Não há fadas ou benfeitores, todos precisamos caminhar com as próprias pernas, errando ou acertando que diferença faz, nos basta por ora o movimento. Parando, vez que outra, para estabelecer diálogos íntimos, enfrentamentos pessoais, fixando regras de ação e deixando o coração livre para voar os maiores e melhores sentimentos da esperança. Não se deixar vencer pela insônia do medo e ficar escondido. Levantar da cômoda cadeira e virar o vinil, tocar o lado B, movimento e reflexão, quanta sonoridade no vinil, nem tudo que é novo supera em qualidade o antigo
   Não se opta pelo novo apenas como consequência da novidade, decide-se pelo novo através da reflexão que temos do velho e do desejo de fazer nascer diferente do antigo.

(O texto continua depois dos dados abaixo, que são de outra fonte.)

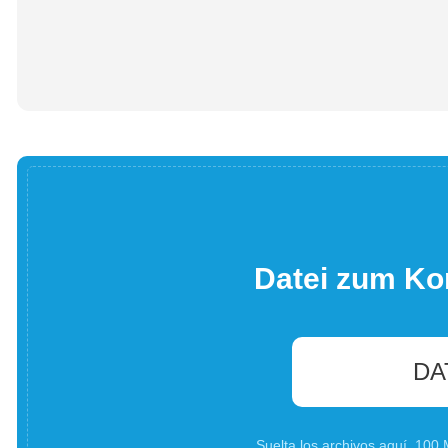
Datei zum Ko
DA
Suelta los archivos aquí. 10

   Concordo, Lia, aquilo que é novo, a notícia ou a colheita, não nos embaraça tanto, quanto o novo que chega pelas ideias de fazer diferente. Não se diz querer o novo das ideias por astúcia ou ingenuidade, pois tanto uma como a outra farão da novidade mentiras diárias. Cresceremos com as ideias do novo fazer e pensar, na discussão permanente entre mim e o eu, entre o eu e o nós, entre o nós e o todo, entre o todo e o que repito que é meu, pois sempre retorno ao início que sou eu. Minha dor não é nova, mas meu sorriso está diferente. Estou refletido em mim mesmo, clareando e esclarecendo minhas próprias perguntas, Sou astuto, ingênuo ou progressista, por ora, já me basta responder por está investigação, permanentemente atento, mesmo que sofrendo muito com o esforço, mas em movimento.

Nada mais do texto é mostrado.